В доме имелись единственные часы – отцовские, но их он всегда носил в жилетном кармане. Впрочем, жители окраин привыкли определять время по звуку курантов на городской ратуше – механизм отбивал каждый час. «С тех пор как построили железную дорогу, в городе стало шумно! – жаловались старики. – А раньше куранты было слышно даже на опушке леса!»
Гретель вышла в общую комнату и увидела, что мама раскатывает скалкой тесто. На обеденном столе стоял закопченный противень с готовыми булочками, и еще одна порция пеклась на огне.
– Проснулась, милая? – заметив дочь, Марта улыбнулась.
Гретель кивнула. Кажется, сегодня у мамы случилось просветление, но следовало соблюдать осторожность – все это могло оказаться очередной хитростью. Потеряешь бдительность – и тут же получишь оплеуху!
– Не хотела тебя будить! Помню я, что такое работать дежурной в Праздник Урожая, – мама весело подмигнула, – сама когда-то чистила тыквы для поминальной каши!
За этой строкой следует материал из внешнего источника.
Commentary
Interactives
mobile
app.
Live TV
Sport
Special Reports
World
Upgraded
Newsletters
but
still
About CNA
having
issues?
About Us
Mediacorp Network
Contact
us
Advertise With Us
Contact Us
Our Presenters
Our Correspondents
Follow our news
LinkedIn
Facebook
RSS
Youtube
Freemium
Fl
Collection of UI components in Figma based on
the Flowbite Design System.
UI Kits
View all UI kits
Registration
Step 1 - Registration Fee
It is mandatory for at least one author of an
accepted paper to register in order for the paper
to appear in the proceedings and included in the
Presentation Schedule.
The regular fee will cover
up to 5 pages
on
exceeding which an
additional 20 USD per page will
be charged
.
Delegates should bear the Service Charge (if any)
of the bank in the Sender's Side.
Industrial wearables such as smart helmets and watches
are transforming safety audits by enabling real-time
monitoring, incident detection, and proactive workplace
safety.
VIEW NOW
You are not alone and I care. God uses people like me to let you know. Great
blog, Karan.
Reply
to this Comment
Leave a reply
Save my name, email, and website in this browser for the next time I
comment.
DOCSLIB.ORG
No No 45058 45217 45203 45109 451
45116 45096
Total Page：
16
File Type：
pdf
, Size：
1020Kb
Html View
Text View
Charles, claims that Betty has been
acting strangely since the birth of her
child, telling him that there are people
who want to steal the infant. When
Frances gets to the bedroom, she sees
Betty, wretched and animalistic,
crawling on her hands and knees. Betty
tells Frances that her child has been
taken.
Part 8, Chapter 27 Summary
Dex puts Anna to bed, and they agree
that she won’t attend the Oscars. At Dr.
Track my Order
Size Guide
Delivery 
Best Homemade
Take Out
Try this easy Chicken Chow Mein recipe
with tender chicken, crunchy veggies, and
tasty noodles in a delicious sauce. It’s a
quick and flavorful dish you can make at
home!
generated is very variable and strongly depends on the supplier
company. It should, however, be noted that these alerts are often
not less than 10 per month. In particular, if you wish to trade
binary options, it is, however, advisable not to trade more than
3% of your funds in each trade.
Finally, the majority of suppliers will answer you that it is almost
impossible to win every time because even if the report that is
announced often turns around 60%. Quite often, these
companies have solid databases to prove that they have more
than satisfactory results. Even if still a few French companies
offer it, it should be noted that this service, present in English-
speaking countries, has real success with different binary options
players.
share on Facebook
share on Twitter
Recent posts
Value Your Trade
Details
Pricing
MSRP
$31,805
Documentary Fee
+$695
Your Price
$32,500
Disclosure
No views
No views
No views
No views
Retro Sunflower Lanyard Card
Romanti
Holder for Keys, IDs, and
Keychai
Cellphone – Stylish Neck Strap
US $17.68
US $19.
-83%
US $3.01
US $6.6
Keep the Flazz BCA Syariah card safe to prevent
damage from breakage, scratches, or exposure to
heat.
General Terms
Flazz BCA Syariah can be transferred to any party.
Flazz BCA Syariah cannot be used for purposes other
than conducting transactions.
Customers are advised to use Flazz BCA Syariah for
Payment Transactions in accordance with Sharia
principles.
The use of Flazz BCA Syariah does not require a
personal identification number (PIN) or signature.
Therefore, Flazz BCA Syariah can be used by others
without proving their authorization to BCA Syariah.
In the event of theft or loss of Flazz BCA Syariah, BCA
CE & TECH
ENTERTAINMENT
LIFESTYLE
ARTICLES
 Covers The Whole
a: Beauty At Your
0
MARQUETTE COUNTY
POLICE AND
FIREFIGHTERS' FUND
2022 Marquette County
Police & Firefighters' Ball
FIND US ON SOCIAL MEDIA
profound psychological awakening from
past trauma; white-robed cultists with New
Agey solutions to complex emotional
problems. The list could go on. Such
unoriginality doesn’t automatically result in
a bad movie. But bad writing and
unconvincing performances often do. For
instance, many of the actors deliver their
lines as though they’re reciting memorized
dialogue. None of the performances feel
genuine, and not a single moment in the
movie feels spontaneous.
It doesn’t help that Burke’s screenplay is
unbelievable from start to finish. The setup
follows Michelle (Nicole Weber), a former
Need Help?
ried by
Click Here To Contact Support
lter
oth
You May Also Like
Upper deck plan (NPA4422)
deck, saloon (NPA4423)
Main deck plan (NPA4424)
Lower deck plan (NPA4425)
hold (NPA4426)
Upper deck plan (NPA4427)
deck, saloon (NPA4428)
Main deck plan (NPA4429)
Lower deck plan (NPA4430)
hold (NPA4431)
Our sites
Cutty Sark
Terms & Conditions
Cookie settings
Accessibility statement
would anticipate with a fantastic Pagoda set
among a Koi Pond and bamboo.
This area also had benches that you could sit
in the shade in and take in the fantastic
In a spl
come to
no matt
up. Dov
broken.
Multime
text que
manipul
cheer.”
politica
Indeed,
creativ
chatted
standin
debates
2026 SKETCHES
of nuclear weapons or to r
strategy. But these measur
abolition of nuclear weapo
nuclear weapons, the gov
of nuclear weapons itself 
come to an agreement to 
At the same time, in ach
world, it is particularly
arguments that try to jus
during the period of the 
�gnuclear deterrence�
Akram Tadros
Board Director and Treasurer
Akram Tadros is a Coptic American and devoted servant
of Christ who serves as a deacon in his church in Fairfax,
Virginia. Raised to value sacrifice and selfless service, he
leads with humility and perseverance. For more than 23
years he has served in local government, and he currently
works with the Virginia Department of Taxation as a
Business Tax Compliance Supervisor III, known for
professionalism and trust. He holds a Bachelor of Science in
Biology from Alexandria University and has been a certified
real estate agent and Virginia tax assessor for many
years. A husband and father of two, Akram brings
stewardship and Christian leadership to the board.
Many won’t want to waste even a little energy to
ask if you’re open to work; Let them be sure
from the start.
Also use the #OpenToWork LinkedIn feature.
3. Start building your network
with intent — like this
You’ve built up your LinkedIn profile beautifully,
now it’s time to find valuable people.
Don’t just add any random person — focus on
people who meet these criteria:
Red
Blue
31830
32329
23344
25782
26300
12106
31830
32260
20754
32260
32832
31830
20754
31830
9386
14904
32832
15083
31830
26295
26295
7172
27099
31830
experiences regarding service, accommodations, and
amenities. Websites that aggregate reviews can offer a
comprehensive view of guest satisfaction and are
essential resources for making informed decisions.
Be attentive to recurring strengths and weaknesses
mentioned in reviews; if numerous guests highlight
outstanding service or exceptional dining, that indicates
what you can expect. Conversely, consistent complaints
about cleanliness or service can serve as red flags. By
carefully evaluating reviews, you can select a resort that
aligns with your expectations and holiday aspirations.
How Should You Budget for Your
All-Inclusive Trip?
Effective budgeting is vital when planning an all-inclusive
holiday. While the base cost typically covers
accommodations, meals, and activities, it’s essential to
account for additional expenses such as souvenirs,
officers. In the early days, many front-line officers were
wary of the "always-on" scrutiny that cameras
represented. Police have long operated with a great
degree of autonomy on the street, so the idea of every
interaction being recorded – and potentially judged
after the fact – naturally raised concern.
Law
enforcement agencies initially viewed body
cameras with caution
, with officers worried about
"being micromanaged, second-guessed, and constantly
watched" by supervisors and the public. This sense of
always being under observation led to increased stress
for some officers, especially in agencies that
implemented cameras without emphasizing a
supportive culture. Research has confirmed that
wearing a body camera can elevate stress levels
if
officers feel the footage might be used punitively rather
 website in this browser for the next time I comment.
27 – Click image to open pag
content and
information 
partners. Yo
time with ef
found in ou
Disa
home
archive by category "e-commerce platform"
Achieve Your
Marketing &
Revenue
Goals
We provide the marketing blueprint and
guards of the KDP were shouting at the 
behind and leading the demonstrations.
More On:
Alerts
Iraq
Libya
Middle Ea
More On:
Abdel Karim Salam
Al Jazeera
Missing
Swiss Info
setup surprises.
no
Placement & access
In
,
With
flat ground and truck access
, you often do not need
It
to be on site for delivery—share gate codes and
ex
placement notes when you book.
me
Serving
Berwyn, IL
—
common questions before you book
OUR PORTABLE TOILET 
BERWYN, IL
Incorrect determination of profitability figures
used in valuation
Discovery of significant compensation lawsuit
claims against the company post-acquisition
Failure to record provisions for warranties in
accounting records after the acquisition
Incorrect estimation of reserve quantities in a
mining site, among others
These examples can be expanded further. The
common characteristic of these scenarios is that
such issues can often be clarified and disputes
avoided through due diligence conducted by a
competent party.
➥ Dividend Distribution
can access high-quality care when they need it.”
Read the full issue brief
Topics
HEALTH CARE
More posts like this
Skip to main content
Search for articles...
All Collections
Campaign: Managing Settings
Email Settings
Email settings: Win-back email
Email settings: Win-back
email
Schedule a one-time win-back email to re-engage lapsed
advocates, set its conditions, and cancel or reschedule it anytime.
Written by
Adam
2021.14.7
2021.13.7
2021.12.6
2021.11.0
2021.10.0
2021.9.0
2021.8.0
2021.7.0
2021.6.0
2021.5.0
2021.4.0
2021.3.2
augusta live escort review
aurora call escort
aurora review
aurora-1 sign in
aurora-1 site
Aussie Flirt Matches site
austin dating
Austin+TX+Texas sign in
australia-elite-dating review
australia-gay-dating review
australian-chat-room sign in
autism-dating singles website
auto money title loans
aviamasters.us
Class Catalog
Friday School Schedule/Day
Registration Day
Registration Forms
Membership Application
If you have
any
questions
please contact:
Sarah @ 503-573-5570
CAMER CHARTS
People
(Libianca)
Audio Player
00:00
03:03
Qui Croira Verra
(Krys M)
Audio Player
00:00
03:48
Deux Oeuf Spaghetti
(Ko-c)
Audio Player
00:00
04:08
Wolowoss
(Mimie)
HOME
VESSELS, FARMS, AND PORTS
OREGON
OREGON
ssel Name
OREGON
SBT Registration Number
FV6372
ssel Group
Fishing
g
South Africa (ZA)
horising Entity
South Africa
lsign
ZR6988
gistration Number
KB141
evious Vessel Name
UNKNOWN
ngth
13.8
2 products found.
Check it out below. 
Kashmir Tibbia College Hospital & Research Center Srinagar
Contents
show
В этот раз без волдырей?
– Все в порядке. – Гретель показала открытые ладони.
– Вот и славно! Быстренько умывайся, и давай вместе разберемся с этими булками! Нам с тобой еще идти на кладбище!
Раскладывая тесто на равные порции и посыпая выпечку маком, мама беззаботно болтала и шутила. С трудом верилось, что накануне она пыталась утопить собственную дочь в ванне. «Хоть один день побудем нормальной семьей…» Гретель продолжала внимательно наблюдать за Мартой, отыскивая тревожные сигналы в ее поведении или словах. Но, кажется, сегодня туман в ее голове действительно рассеялся. Может, благодаря двойной дозе порошка герра Хофманна, а может, потому, что безумие в принципе имело свойство накатывать волнами.
Пока Гретель складывала горячие булочки в корзину и накрывала их полотенцем, мать собрала в холщовый мешок все, что требовалось для уборки на могиле, – пару веников, совок, большие садовые ножницы и тесак, которым удобно рубить сорняки. Из дома мать и дочь вышли, когда часы на городской ратуше пробили полдень.
Семья Шварц начала заведовать похоронным бизнесом Марбаха после знаменитого наводнения, смывшего старый погост. Предки Эрнста Шварца додумались перенести кладбище поближе к лесу и подальше от Зальц-Ахена. Марта и Гретель шагали по дороге, вдоль которой расположились мастерские по изготовлению гробов и надгробий, зал для прощальных церемоний и похоронное бюро с вывеской «Ритуальные услуги. Работаем на благо города с 1870 года».
– Мама, а почему мы никогда не навещаем прадедушку? – спросила Гретель, хотя прекрасно знала, что Альфред Мебиус, их знаменитый и уважаемый предок, похоронен не здесь.
– Прадедушка Мебиус покоится в крипте, под старой часовней, – сказала Марта. – Туда уже давно никого не пускают.
– А почему его не похоронили на кладбище, вместе со всеми? – поинтересовалась Гретель.
Расспрашивая о прадедушке, она всего лишь пыталась разговорить мать. Пока у Марты Блок не случилось очередного «затмения», они могли побыть обычной семьей, где принято рассказывать истории о предках и где никто никого не пытается утопить в ванне.
– Альфред Мебиус был героем Войны Десяти Королей, – сказала Марта. – Он руководил заговором против Казимира Кривого, сумасшедшего короля, из-за которого и началась эта война. А потом собственными руками зарубил его.
– Серьезно?
– Да. Когда прадедушка Мебиус скончался, его похоронили вместе с саблей, которой он прикончил короля.
– Невероятно, – сказала Гретель, хотя прекрасно знала, что Альфред Мебиус отошел на тот свет, сжимая эфес сабли.
Наконец мать и дочь вышли к воротам городского кладбища. Сегодня никого не хоронили, поэтому на решетчатых воротах висел тяжелый замок. Однако в левой створке имелась распахнутая калитка.
– Готова навестить бабушку Розмари? – спросила Марта, перекидывая мешок с одного плеча на другой. – Кстати, как вы с Гензелем поколядовали? Много конфет собрали?